Published last week in the journal Scientific Reports, the study examines 15,000-year-old fossilized lizard and snake bones found at the el-Wad Terrace cave near Mount Carmel in Israel. El-Wad is situated within the Nahal Me’arot Nature Preserve, which contains a network of caves that provides a window into 500,000 years of human evolution, according to Unesco.
The research centers on excavations at a more recent site attributed to the Natufian culture, which was active in modern-day Israel, Jordan, Lebanon, Syria and Palestine between 15,000 and 11,500 years ago, per the University of Haifa’s Zinman Institute of Archaeology. The Natufians are thought to be among the first humans to construct permanent houses and cultivate plants as food, reported Daniel K. Eisenbud for the Jerusalem Post in 2017.
To date, digs at the el-Wad cave have yielded flint and grinding tools, human burials, architectural remains, and animal bones. Though archaeologists can use markings on the bones of larger animals like rabbits or bears to discern if they were butchered for human consumption, smaller lizard and snake bones are more difficult to assess, according to the Times of Israel.
“From the beginning, our excavations in the site of el-Wad Terrace revealed lots of bones of snakes and lizards, usually the vertebras,” study co-author Reuven Yeshurun, an archaeologist at the Universit of Haifa, tells Rossella Tercatin of the Jerusalem Post. “We found them almost every day. We became really curious to understand if people ate them or if they had gotten there by some other process.”
To investigate the reptilian vertebrae’s origins, the team conducted a rather unorthodox set of experiments aimed at determining how different processes changed the bones’ structure and appearance.
“We roasted modern snakes’ vertebras in the oven; we tried to chop them and so forth,” Yeshurun tells the Jerusalem Post.
He and his colleagues also exposed the bones to acids that approximated digestion, trampled them and exposed them to various weather conditions.
After comparing the modern bones with the ancient samples, the researchers posited that the Natufians did, in fact, dine on the many snakes and lizards found near their settlements.

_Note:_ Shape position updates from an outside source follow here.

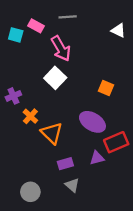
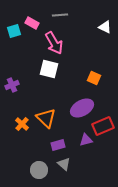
cyan square: (16, 35) -> (14, 31), turned -32
white square: (55, 78) -> (49, 69), turned -30
orange cross: (30, 116) -> (22, 124), moved
purple ellipse: (92, 122) -> (82, 108), turned -60
gray circle: (30, 192) -> (39, 170), moved

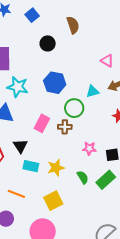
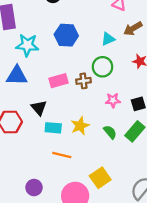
green circle: (74, 108) -> (102, 67), moved
pink rectangle: (42, 123) -> (59, 81), turned 54
orange line: (16, 194) -> (62, 155), moved
yellow square: (53, 201) -> (100, 178), moved

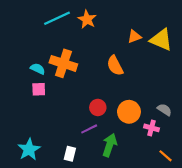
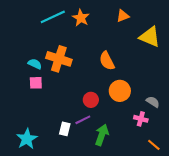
orange triangle: (134, 37) -> (123, 16), moved
orange circle: (129, 112) -> (120, 91), moved
white rectangle: (70, 154) -> (65, 129), moved

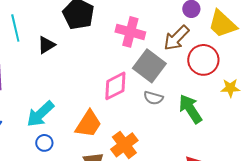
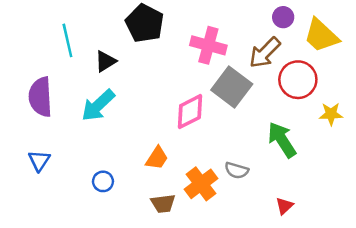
gray semicircle: (153, 98) -> (237, 170), moved
cyan arrow: (40, 114) -> (98, 105), moved
orange trapezoid: (88, 124) -> (157, 158), size x0.7

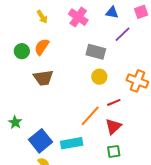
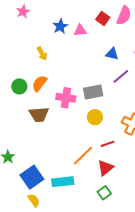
pink cross: (78, 17) -> (66, 98), moved, turned -30
gray rectangle: (96, 52) -> (93, 92), turned -30
green square: (114, 151) -> (104, 193), turned -32

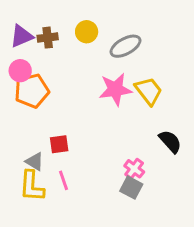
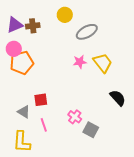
yellow circle: (87, 32) -> (65, 15), moved
pink star: (115, 89) -> (80, 62), size x0.6
pink cross: (134, 169) -> (75, 117), moved
yellow L-shape: (32, 186) -> (22, 142), moved

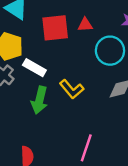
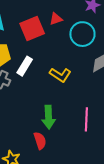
white rectangle: (34, 68) -> (25, 66), turned -72
green arrow: (39, 100) -> (49, 117), moved

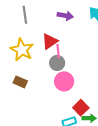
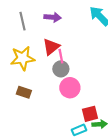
purple arrow: (65, 16) -> (53, 17), moved
yellow star: (22, 50) -> (23, 58), turned -30
red square: (81, 108) -> (90, 114), turned 35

Per the paper, reptile species on the group’s menu included the European glass lizard and the large whipsnake.
“They were still hunter-gatherers and did not know how to produce food, but they still lived in permanent small communities,” the team tells the Jerusalem Post. “For this reason, they really needed to come up with numerous methods to procure food. One of the things they did was capturing and eating almost everything. Now we can add a new item to their menu.”
The reptile remains found at el-Wad may represent a combination of leftovers from ancient feasts and animal bones that accumulated naturally over time, reports the Jerusalem Post. Though the team detected signs of human consumption on nonpoisonous species’ remains, they were unable to identify similar markings on poisonous species, suggesting these reptiles may have died of natural causes.
“We know from historical sources that people ate snakes in the Middle Ages, but until now there was no evidence that they did so 15,000 years ago,” Yeshurun tells the Times of Israel. “It’s very possible that with the help of the method we have developed we’ll find even earlier evidence.”